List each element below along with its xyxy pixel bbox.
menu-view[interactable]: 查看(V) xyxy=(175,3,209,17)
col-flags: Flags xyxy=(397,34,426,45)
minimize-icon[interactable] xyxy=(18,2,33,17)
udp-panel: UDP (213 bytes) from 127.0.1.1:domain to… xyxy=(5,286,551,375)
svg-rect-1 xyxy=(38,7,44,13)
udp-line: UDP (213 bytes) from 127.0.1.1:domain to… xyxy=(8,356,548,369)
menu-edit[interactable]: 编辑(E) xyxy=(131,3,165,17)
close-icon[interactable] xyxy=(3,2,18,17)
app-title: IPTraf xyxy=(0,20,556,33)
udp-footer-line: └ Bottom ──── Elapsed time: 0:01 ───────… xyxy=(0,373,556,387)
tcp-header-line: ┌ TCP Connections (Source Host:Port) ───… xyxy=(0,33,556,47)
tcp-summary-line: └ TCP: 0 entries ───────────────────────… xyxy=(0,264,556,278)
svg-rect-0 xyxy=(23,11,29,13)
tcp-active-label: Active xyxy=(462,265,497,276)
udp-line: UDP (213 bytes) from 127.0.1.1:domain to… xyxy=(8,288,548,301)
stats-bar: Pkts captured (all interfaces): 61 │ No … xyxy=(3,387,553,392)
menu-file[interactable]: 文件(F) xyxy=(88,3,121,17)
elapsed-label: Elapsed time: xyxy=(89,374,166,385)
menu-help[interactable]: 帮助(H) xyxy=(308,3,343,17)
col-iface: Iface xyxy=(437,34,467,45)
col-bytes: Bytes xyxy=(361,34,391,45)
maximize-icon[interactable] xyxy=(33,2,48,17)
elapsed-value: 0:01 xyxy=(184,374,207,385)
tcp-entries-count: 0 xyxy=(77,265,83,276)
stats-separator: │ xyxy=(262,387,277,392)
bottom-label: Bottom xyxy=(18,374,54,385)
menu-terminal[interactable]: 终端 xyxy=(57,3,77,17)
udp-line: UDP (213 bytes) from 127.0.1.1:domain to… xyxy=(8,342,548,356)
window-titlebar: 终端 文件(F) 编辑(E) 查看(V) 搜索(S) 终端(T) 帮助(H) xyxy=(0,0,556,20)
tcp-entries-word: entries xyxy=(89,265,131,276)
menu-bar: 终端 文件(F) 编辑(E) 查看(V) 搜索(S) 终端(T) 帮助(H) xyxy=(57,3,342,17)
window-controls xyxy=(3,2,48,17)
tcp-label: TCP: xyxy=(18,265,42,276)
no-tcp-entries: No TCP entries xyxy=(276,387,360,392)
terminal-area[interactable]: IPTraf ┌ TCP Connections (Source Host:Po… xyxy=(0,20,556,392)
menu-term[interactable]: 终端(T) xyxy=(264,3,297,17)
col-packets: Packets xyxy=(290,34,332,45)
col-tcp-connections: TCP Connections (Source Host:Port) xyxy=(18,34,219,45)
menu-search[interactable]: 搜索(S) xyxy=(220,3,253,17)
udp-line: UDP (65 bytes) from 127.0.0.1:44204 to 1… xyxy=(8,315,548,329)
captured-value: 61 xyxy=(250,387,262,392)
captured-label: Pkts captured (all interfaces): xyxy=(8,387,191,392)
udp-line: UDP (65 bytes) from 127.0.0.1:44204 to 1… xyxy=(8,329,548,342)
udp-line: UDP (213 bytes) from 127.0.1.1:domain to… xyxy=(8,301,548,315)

****

Your goal: Take each line from the preceding material that contains "Port" and copy it.

Solution:
tcp-header-line: ┌ TCP Connections (Source Host:Port) ───… xyxy=(0,33,556,47)
col-tcp-connections: TCP Connections (Source Host:Port) xyxy=(18,34,219,45)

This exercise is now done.